毎年夏に先駆けて、お台場で開催されるアーバンスポーツフェスティバル「CHIMERA GAMES」。大人も子どもも本気で遊べる“夢の遊び場”に、今年、HERO Xがプロデュースする「車いすONIGOCCO」が初登場。新しいスポーツの誕生を祝うとともに、イベントでは初代チャンピオンを決定するべく「ONIGOCCOバトル」が行われた。パラリンピックの花形競技・チェアスキーのメダリストである村岡桃佳選手や森井大輝選手、松葉杖ダンサーのダージン・トクマック氏など、豪華な顔ぶれに混じって参戦したのは、昨年、情報番組「シューイチ」の「ブレイクちょい前芸人」で優勝した芸人・みんなのたかみちさん。たかみちさんは、TBSラジオ番組「ビヨンド・ザ・パラスポーツ」で専属パラスポーツ案内人としても絶賛活躍中。果たして、結果はいかに!?まずは、車いすONIGOCCOのルールからご覧いただこう。

ONIGOCCO。それはオニと子、1対1の真剣勝負

ONIGOCCOバトルに参戦中のチェアスキーヤー・森井大輝選手(左)。窮地に立たされるも、満面の笑顔!

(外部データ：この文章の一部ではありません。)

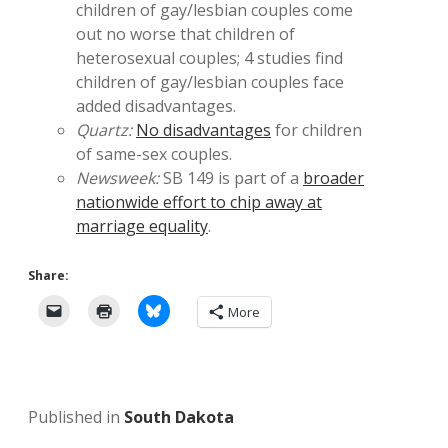
children of gay/lesbian couples come
out no worse that children of
heterosexual couples; 4 studies find
children of gay/lesbian couples face
added disadvantages.
Quartz:
No disadvantages
for children
of same-sex couples.
Newsweek:
SB 149 is part of a
broader
nationwide effort to chip away at
marriage equality
.
Share:
More
Published in
South Dakota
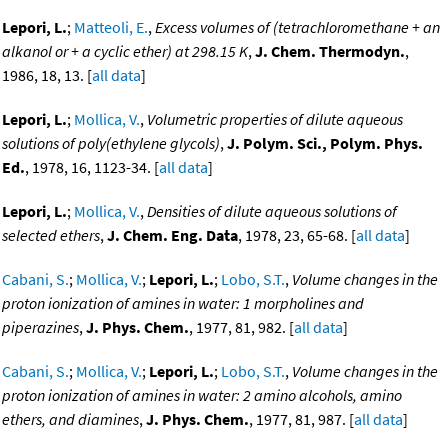
Lepori, L.
;
Matteoli, E.
,
Excess volumes of (tetrachloromethane + an
alkanol or + a cyclic ether) at 298.15 K
,
J. Chem. Thermodyn.
,
1986, 18, 13. [
all data
]
Lepori, L.
;
Mollica, V.
,
Volumetric properties of dilute aqueous
solutions of poly(ethylene glycols)
,
J. Polym. Sci., Polym. Phys.
Ed.
, 1978, 16, 1123-34. [
all data
]
Lepori, L.
;
Mollica, V.
,
Densities of dilute aqueous solutions of
selected ethers
,
J. Chem. Eng. Data
, 1978, 23, 65-68. [
all data
]
Cabani, S.
;
Mollica, V.
;
Lepori, L.
;
Lobo, S.T.
,
Volume changes in the
proton ionization of amines in water: 1 morpholines and
piperazines
,
J. Phys. Chem.
, 1977, 81, 982. [
all data
]
Cabani, S.
;
Mollica, V.
;
Lepori, L.
;
Lobo, S.T.
,
Volume changes in the
proton ionization of amines in water: 2 amino alcohols, amino
ethers, and diamines
,
J. Phys. Chem.
, 1977, 81, 987. [
all data
]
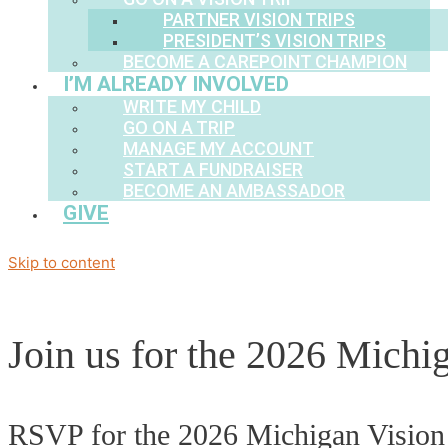
PARTNER VISION TRIPS
PRESIDENT’S VISION TRIPS
BECOME A CAREPOINT CHAMPION
I’M ALREADY INVOLVED
WRITE MY CHILD
GO ON A TRIP
MANAGE MY ACCOUNT
START A FUNDRAISER
BECOME AN AMBASSADOR
GIVE
Skip to content
Join us for the 2026 Michi
RSVP for the 2026 Michigan Vision 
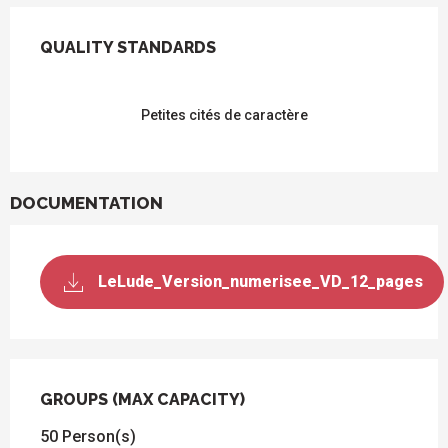
SERVICES OFFERED
QUALITY STANDARDS
QUALITY STANDARDS
Petites cités de caractère
DOCUMENTATION
LeLude_Version_numerisee_VD_12_pages
GROUPS (MAX CAPACITY)
GROUPS (MAX CAPACITY)
50 Person(s)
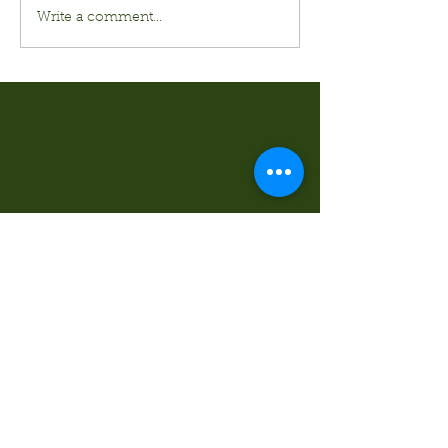
Write a comment...
Kurt's Island SportShop
824 Hwy 51 North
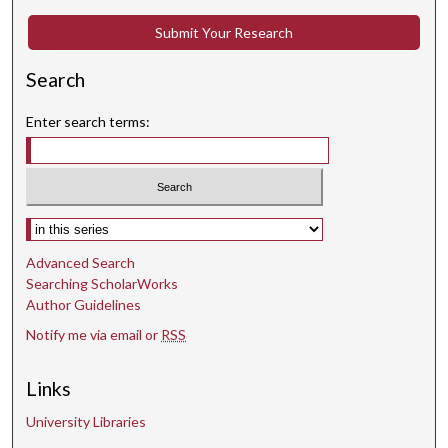
c
Submit Your Research
o
n
Search
d
s
Enter search terms:
Select context to search:
Advanced Search
Searching ScholarWorks
Author Guidelines
Notify me via email or
RSS
Links
University Libraries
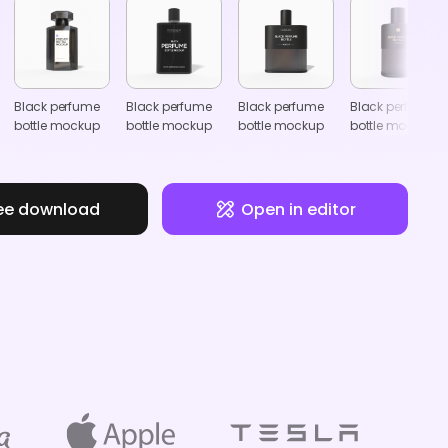
Black perfume
Black perfume
Black perfume
Black perfume
bottle mockup
bottle mockup
bottle mockup
bottle mockup
ee download
Open in editor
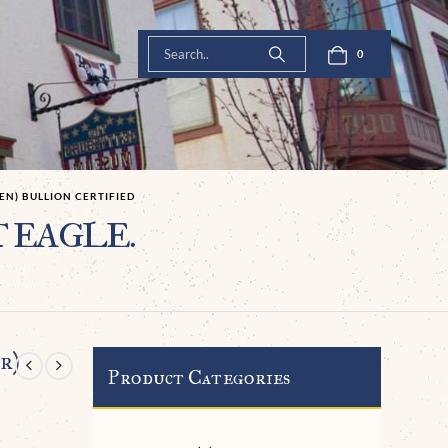
0
EN) BULLION CERTIFIED
T EAGLE.
r)
Product Categories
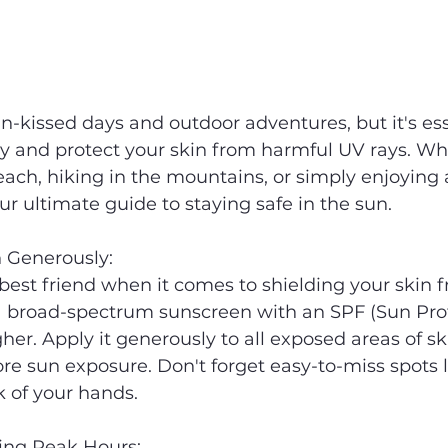
kissed days and outdoor adventures, but it's esse
ety and protect your skin from harmful UV rays. Wh
ach, hiking in the mountains, or simply enjoying a
ur ultimate guide to staying safe in the sun.
n Generously:
best friend when it comes to shielding your skin 
broad-spectrum sunscreen with an SPF (Sun Prot
gher. Apply it generously to all exposed areas of ski
re sun exposure. Don't forget easy-to-miss spots li
 of your hands.
ing Peak Hours:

従来の鬼ごっこでは、“オニ”を1人決め、それ以外のメンバーが“子”となるが、ONIGOCCOは、“オニ”と“子”が1対1で戦う形式だ。ルールは至ってシンプル。障がいのある人もそうでない人も車いすに乗って、10メートル四方のコート内で対戦する。1ゲームの制限時間は45秒。オニが子に触れば、その時点でオニの勝ちとなり、逆に、45秒間逃げ切ることができれば、子の勝ちとなる。

チェアスキーヤー・村岡桃佳選手(左)と森井大輝選手。この時のオニは村岡選手。巧みな車いすさばきによる接戦が繰り広げられた。

車いすでプレイする鬼ごっこならではの醍醐味。障害物に挟まって、うまく動きが取れなくなることも。

コート内にはあちこちに障害物が散らばってあり、中央とコーナーには傾斜のある大きな台が設置されている。オニは子を捕まえるために、子はオニから逃げ切るために、障害物を乗り越えるもよし、台に上って時間稼ぎするもよし。ONIGOCCOは、従来の鬼ごっこに車いすを融合し、ボーダレスとスピードを追求してアップデートした新しいスポーツなのである。

 

松葉杖ダンサーのダージン・トクマック氏(左)。オニが子を捕まえる時に“タッチ”する体の部位はどこでもOK。

みんなのたかみち、いざ参戦。
「ハート全開、真っ向勝負でいきます!」

今回、そうそうたるメンバーとともにONIGOCCOバトルに参戦した芸人みんなのたかみちさん。高校時代、地元の京都大会でベスト4まで進出したこともあり、芸人になる以前はプロ野球選手を目指していたというだけあって、「身体能力には自信があるというか、スポーツとなると、体が勝手に動いてしまう」と余裕しゃくしゃくの様子。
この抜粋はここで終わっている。